(Data for the task begins)

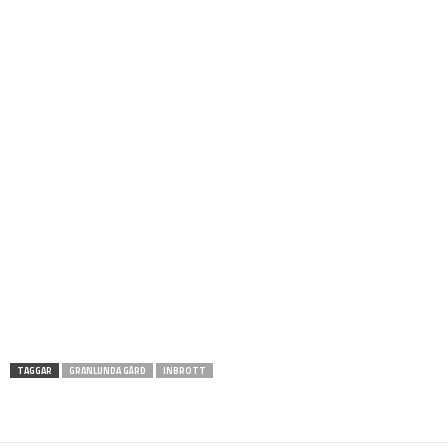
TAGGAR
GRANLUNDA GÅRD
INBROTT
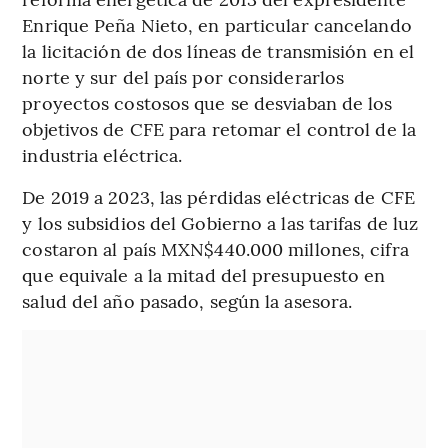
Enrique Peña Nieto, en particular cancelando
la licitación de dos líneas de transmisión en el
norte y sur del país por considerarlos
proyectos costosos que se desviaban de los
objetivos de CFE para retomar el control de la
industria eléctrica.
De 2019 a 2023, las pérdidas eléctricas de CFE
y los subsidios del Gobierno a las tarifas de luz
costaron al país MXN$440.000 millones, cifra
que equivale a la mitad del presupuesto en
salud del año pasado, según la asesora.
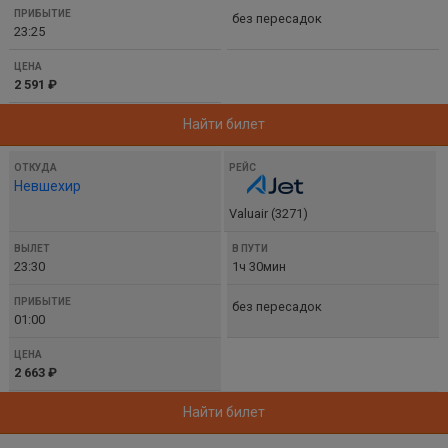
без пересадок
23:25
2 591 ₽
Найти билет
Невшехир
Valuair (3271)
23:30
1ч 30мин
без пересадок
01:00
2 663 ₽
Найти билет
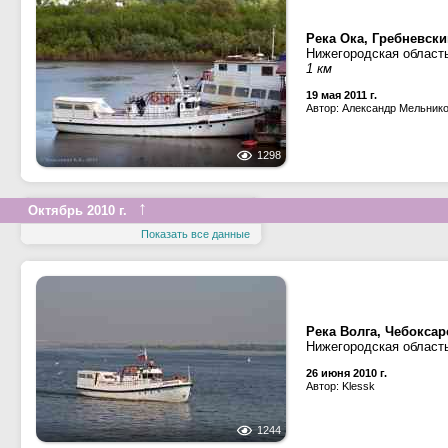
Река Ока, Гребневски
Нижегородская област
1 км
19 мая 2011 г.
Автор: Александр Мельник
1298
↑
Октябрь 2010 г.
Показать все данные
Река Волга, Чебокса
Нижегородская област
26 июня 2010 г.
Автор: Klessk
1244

(Data for the task ends)
(Data for the task begins)

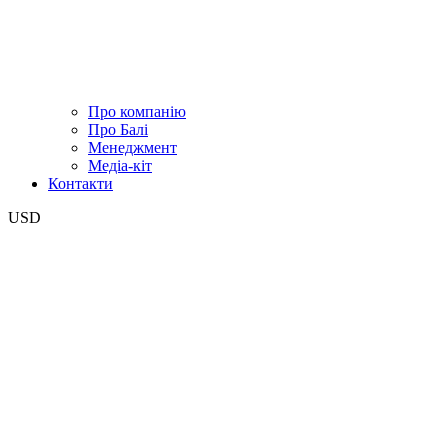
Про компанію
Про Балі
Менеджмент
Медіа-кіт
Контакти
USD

(Data for the task ends)
(Data for the task begins)

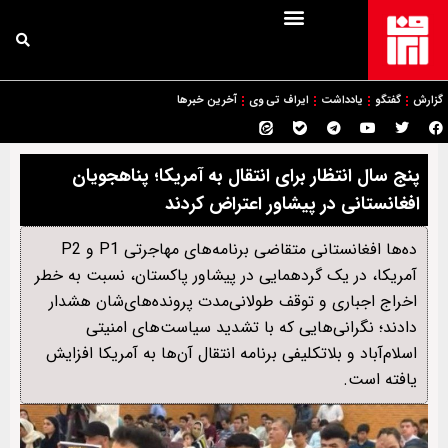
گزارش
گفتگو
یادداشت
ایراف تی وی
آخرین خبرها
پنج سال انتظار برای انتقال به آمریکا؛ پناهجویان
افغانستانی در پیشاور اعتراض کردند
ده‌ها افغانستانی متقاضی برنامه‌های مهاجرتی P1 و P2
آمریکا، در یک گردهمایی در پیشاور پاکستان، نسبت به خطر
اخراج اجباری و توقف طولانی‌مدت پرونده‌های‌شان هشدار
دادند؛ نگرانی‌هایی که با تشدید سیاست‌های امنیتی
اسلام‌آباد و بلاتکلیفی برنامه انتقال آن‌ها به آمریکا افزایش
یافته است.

(Data for the task ends)

● **What needs to be done**: Scan the material above for the word "Автор", and copy every line in which it is found.

● **Solution for this problem**:
Автор: Александр Мельник
Автор: Klessk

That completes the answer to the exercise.